Thought for the Week: Love and truth

Elaine Miles reflects on language

Take heed, dear Friends, to the promptings of love and truth in your hearts. Trust them as the leadings of God whose Light shows us our darkness and brings us to new life.

- Advices & queries 1.02

We all treasure the words of our first Advice, and in fact they seem to me to be much nearer the Greek of John 14:15-18 than either the authorised (King James) version of the Bible or the New English Bible.

The King James version tells us that Jesus said to his disciples (John 14) that he would pray to the Father ‘and he shall send you another Comforter’, and the New English Bible says that he would ask the Father ‘and he will give you another to be your Advocate’. However, there is no capital letter in the Greek, and both translations seem to fail to express the sense of the original.

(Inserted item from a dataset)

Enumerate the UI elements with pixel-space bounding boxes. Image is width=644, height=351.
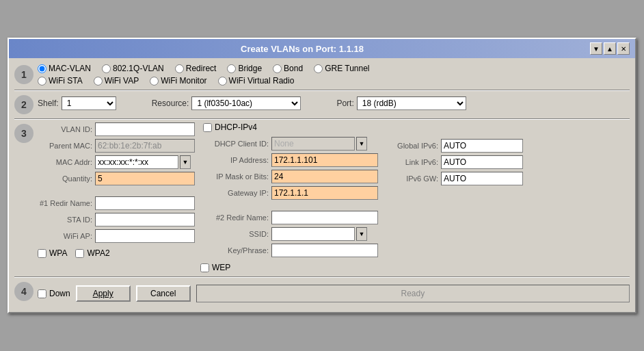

The Greek word paracletos meant a legal assistant who would help you to get it right on a point of law. That does not seem to be the same thing as a comforter, which we nowadays think of as someone who consoles you; originally, however, ‘comfort’ had the legal sense of strengthening your legal case, valid when the authorised version was written, but now out of date.

The word ‘Advocate’ is ambiguous, because although it can mean ‘one who gives you the legal information you need’, it can, alternatively, mean ‘one who speaks for you’ – besides being a rather ugly and unfamiliar English word. The word ‘prompt’, however, seems to give just the right sense; moreover, the ‘prompter’ turns out to be the Spirit of truth, which sounds very Quakerly, and John goes on in 14:17: ‘but you know him, because he dwells with you and [shall be] in you’.

Of course, early Friends knew their Bible so well that the wording they used constantly echoes Biblical language.